Synthetic DOmain-Targeted Augmentation (S-DOTA) Improves Model Generalization in Digital Pathology
Gullapally, Sai Chowdary, Zhang, Yibo, Mittal, Nitin Kumar, Kartik, Deeksha, Srinivasan, Sandhya, Rose, Kevin, Shenker, Daniel, Juyal, Dinkar, Padigela, Harshith, Biju, Raymond, Minden, Victor, Maheshwari, Chirag, Thibault, Marc, Goldstein, Zvi, Novak, Luke, Chandra, Nidhi, Lee, Justin, Prakash, Aaditya, Shah, Chintan, Abel, John, Fahy, Darren, Taylor-Weiner, Amaro, Sampat, Anand
Machine learning algorithms have the potential to improve patient outcomes in digital pathology. However, generalization of these tools is currently limited by sensitivity to variations in tissue preparation, staining procedures and scanning equipment that lead to domain shift in digitized slides.
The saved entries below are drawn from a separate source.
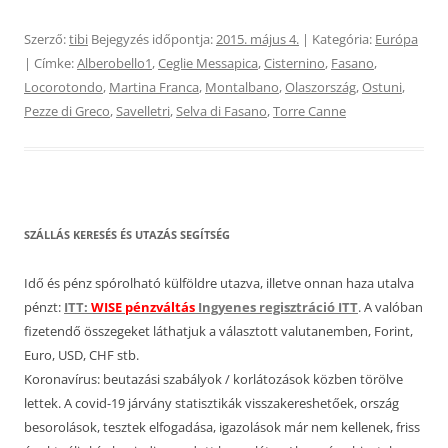
Szerző:
tibi
Bejegyzés időpontja:
2015. május 4.
| Kategória:
Európa
| Címke:
Alberobello1
,
Ceglie Messapica
,
Cisternino
,
Fasano
,
Locorotondo
,
Martina Franca
,
Montalbano
,
Olaszország
,
Ostuni
,
Pezze di Greco
,
Savelletri
,
Selva di Fasano
,
Torre Canne
SZÁLLÁS KERESÉS ÉS UTAZÁS SEGÍTSÉG
Idő és pénz spórolható külföldre utazva, illetve onnan haza utalva
pénzt:
ITT:
WISE pénzváltás
Ingyenes regisztráció ITT
. A valóban
fizetendő összegeket láthatjuk a választott valutanemben, Forint,
Euro, USD, CHF stb.
Koronavírus: beutazási szabályok / korlátozások közben törölve
lettek. A covid-19 járvány statisztikák visszakereshetőek, ország
besorolások, tesztek elfogadása, igazolások már nem kellenek, friss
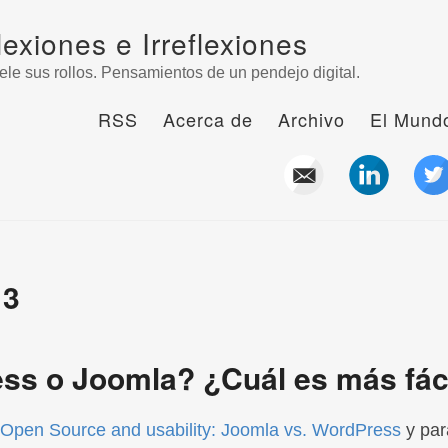
lexiones e Irreflexiones
ele sus rollos. Pensamientos de un pendejo digital.
RSS
Acerca de
Archivo
El Mundo
13
ss o Joomla? ¿Cuál es más fác
Open Source and usability: Joomla vs. WordPress
y par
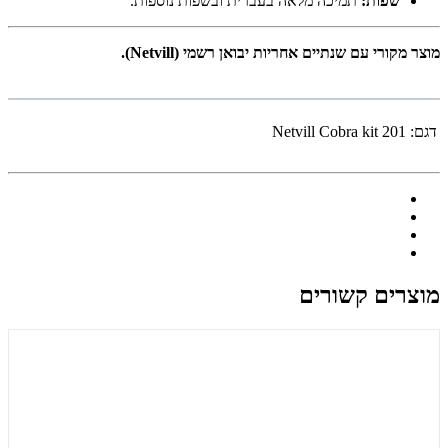
שפות:
תמיכה מלאה בעברית ובשפות נוספות.
מוצר מקורי עם שנתיים אחריות יבואן רשמי (Netvill).
דגם:
Netvill Cobra kit 201
מוצרים קשורים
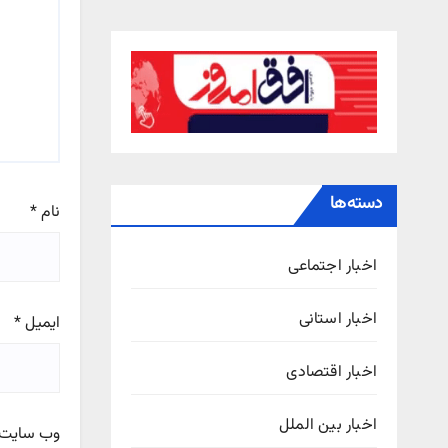
دسته‌ها
نام
*
اخبار اجتماعی
اخبار استانی
ایمیل
*
اخبار اقتصادی
اخبار بین الملل
وب‌ سایت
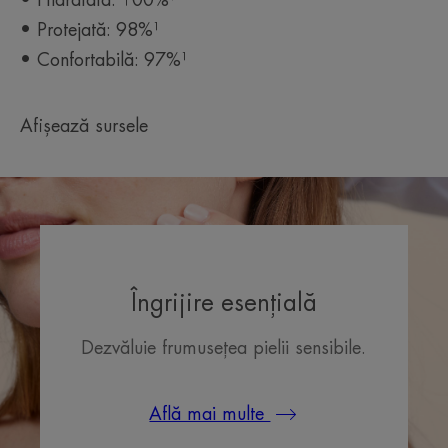
• Protejată: 98%¹
• Confortabilă: 97%¹
Afișează sursele
Îngrijire esențială
Dezvăluie frumusețea pielii sensibile.
Află mai multe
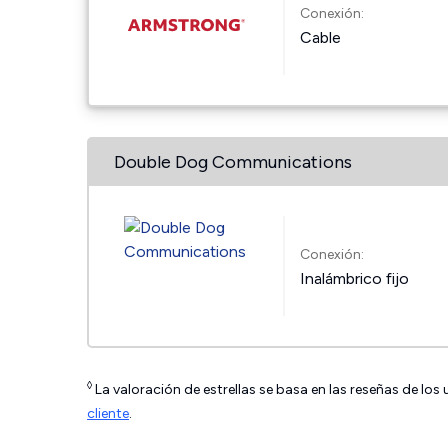
Conexión:
Cable
Double Dog Communications
Conexión:
Inalámbrico fijo
◊
La valoración de estrellas se basa en las reseñas de los
cliente
.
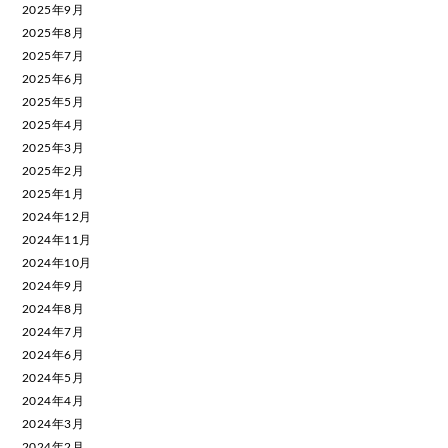
2025年9月
2025年8月
2025年7月
2025年6月
2025年5月
2025年4月
2025年3月
2025年2月
2025年1月
2024年12月
2024年11月
2024年10月
2024年9月
2024年8月
2024年7月
2024年6月
2024年5月
2024年4月
2024年3月
2024年2月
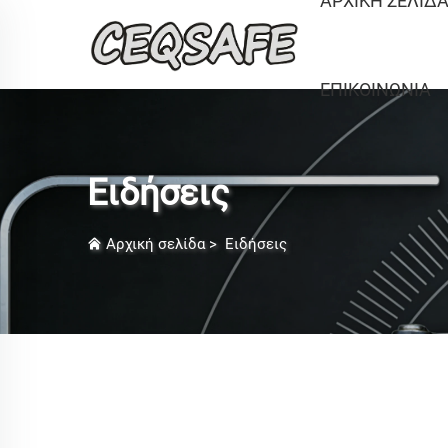
ΑΡΧΙΚΉ ΣΕΛΊΔ
ΕΠΙΚΟΙΝΩΝΊΑ
Ειδήσεις
Αρχική σελίδα
>
Ειδήσεις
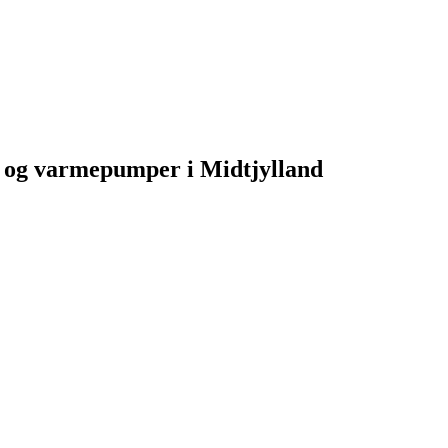
er og varmepumper i Midtjylland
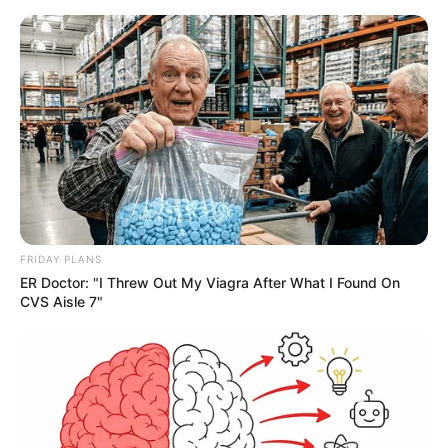
FRIDAY PLANS
ER Doctor: "I Threw Out My Viagra After What I Found On
CVS Aisle 7"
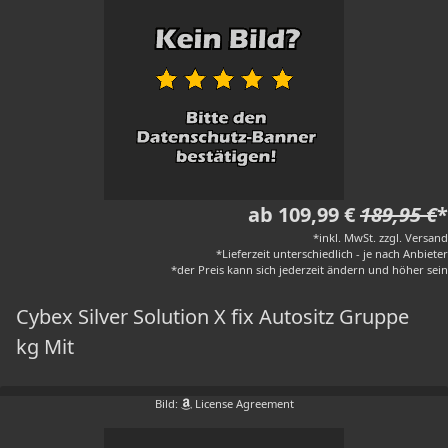
ab 109,99 €
189,95 €
*
*inkl. MwSt. zzgl. Versand
*Lieferzeit unterschiedlich - je nach Anbieter
*der Preis kann sich jederzeit ändern und höher sein
Cybex Silver Solution X fix Autositz Gruppe
kg Mit
Bild:
License Agreement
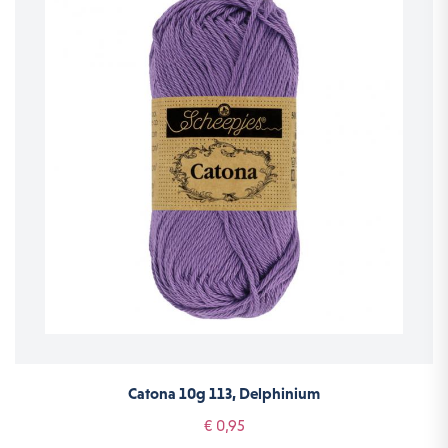
Catona 10g 113, Delphinium
€ 0,95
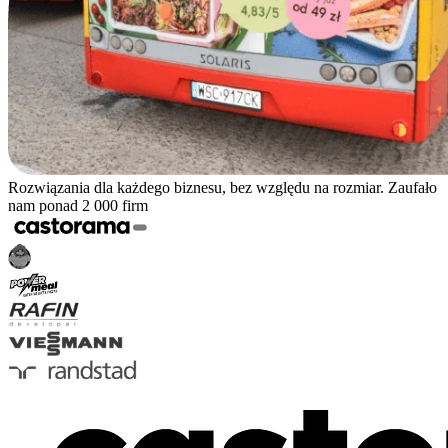
Rozwiązania dla każdego biznesu, bez względu na rozmiar. Zaufało
nam ponad 2 000 firm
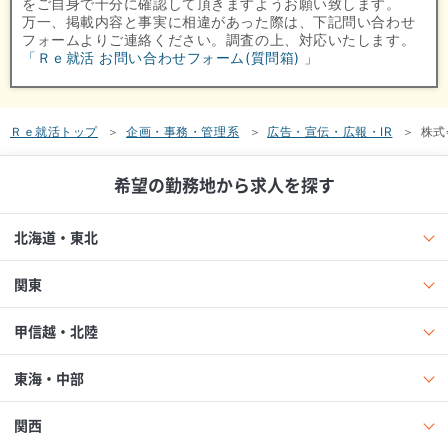
をご自身で十分に確認して頂きますようお願い致します。
万一、掲載内容と事実に相違があった際は、下記問い合わせ
フォームよりご連絡ください。調査の上、対応いたします。
「Ｒｅ就活 お問い合わせフォーム(質問箱) 」
Ｒｅ就活トップ
企画・事務・管理系
広告・宣伝・広報・IR
株式
希望の勤務地から求人を探す
北海道・東北
関東
甲信越・北陸
東海・中部
関西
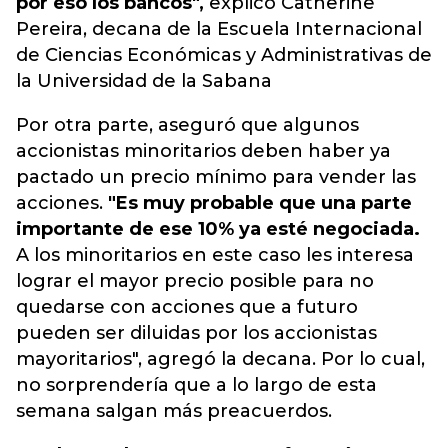
por eso los bancos",
explicó Catherine
Pereira, decana de la Escuela Internacional
de Ciencias Económicas y Administrativas de
la Universidad de la Sabana
Por otra parte, aseguró que algunos
accionistas minoritarios deben haber ya
pactado un precio mínimo para vender las
acciones.
"Es muy probable que una parte
importante de ese 10% ya esté negociada.
A los minoritarios en este caso les interesa
lograr el mayor precio posible para no
quedarse con acciones que a futuro
pueden ser diluidas por los accionistas
mayoritarios", agregó la decana. Por lo cual,
no sorprendería que a lo largo de esta
semana salgan más preacuerdos.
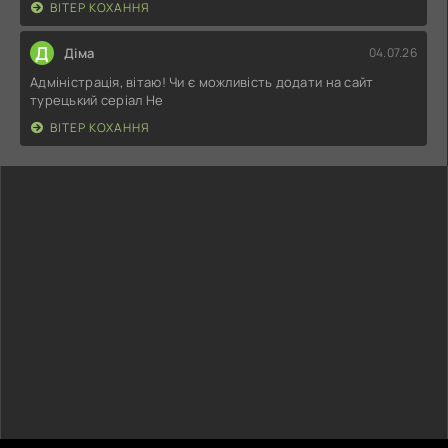
ВІТЕР КОХАННЯ
Д
Діма
04.07.26
Адміністрація, вітаю! Чи є можливість додати на сайт
турецький серіал Не
ВІТЕР КОХАННЯ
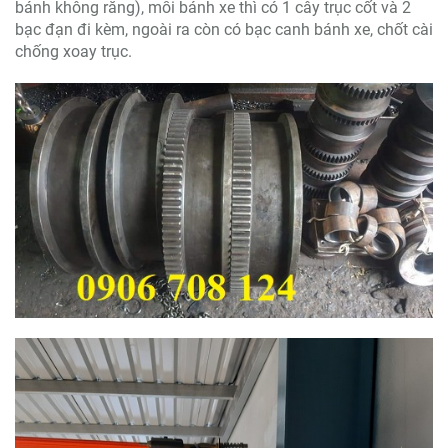
bánh không răng), mỗi bánh xe thì có 1 cây trục cốt và 2
bạc đạn đi kèm, ngoài ra còn có bạc canh bánh xe, chốt cài
chống xoay trục.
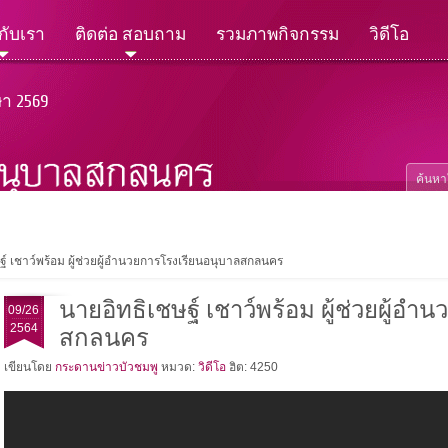
วกับเรา
ติดต่อ สอบถาม
รวมภาพกิจกรรม
วิดีโอ
ษา 2569
ฐ์ เชาว์พร้อม ผู้ช่วยผู้อำนวยการโรงเรียนอนุบาลสกลนคร
นายอิทธิเชษฐ์ เชาว์พร้อม ผู้ช่วยผู้อ
09/26
2564
สกลนคร
เขียนโดย
กระดานข่าวบัวชมพู
หมวด:
วิดีโอ
ฮิต: 4250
To overcome this limitation and improve model generalization, we studied the effectiveness of two Synthetic DOmain-Targeted Augmentation (S-DOTA) methods, namely CycleGAN-enabled Scanner Transform (ST) and targeted Stain Vector Augmentation (SVA), and compared them against the International Color Consortium (ICC) profile-based color calibration (ICC Cal) method and a baseline method using traditional brightness, color and noise augmentations. We evaluated the ability of these techniques to improve model generalization to various tasks and settings: four models, two model types (tissue segmentation and cell classification), two loss functions, six labs, six scanners, and three indications (hepatocellular carcinoma (HCC), nonalcoholic steatohepatitis (NASH), prostate adenocarcinoma). We compared these methods based on the macro-averaged F1 scores on in-distribution (ID) and out-of-distribution (OOD) test sets across multiple domains, and found that S-DOTA methods (i.e., ST and SVA) led to significant improvements over ICC Cal and baseline on OOD data while maintaining comparable performance on ID data. Thus, we demonstrate that S-DOTA may help address generalization due to domain shift in real world applications.